City made their second signing of the January transfer window towards the end of the week. Once again, the new player was a striker, but if Fraizer Campbell was bought to, hopefully, get us promoted this spring, Rhys Healey is very much one for the future – you will probably have to be someone who watches us play at Development team and/or Academy Under 18 level to see him play for Cardiff City this season.
Although his first name suggests he is Welsh and it has been reported that is eligible to play for Wales, eighteen year old Rhys Healey was born in Manchester and I’ve not seen anything “official” to back up those Wales eligibility claims yet. He joined Connah Quay Nomads (as I’ll always know them despite their fairly recent name change to GAP Connah’s Quay) a couple of years ago and had trials at Manchester City and Stoke before breaking into their first team this season. In twelve starts for the North Wales side he scored twelve times and was named Corbett Sports Welsh Premier League Player of the month for November after scoring five times in that month including this hat trick against Llanelli.
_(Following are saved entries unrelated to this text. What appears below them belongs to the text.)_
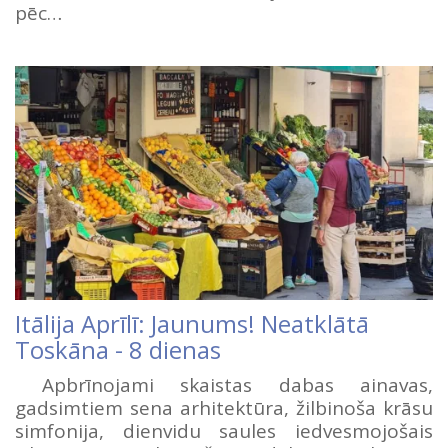
pēc…
Itālija Aprīlī: Jaunums! Neatklātā
Toskāna - 8 dienas
Apbrīnojami skaistas dabas ainavas,
gadsimtiem sena arhitektūra, žilbinoša krāsu
simfonija, dienvidu saules iedvesmojošais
City have paid an undisclosed fee (which I’ve seen reported as £50,000 including add on’s) for Healey and his former manager at Connah’s Quay Mark McGregor thinks he is good enough to make an impact at first team level within a year - time will tell, but it’s good to see us making this kind of signing and I look forward to watching how Rhys gets on over the coming weeks.
There have been a couple of developments off the pitch as well. Firstly, former Chief Executive Alan Whiteley, who was replaced by Simon Lim in the autumn, has left the Board of Directors after being charged with fraud following a police investigation which went on for nearly two years. I’m not in any position to comment on the validity or otherwise of these charges, but Mr Whiteley had my sympathy in the summer after he was lumbered with the thankless task of trying to justify the unpopular change of kit and badge when he probably knew little more than your average supporter of the reasoning behind the decisions.
The other matter was the filing of the club’s accounts for the period year ending 31/5/12. If you want some explanation about the various figures, then this thread (especially the first post) on a City messageboard is well worth a read. With losses of £13 million plus (despite what I’m pretty sure are club record turnover figures), the accounts make for sobering reading and, given the level of spending on transfer fees and wages since the end of May, that debt figure is close to, if not past, the £100 million mark by now – given our current position, failure to go up now would be a real sickener in on field terms, but it would be even worse than that for the club off the field.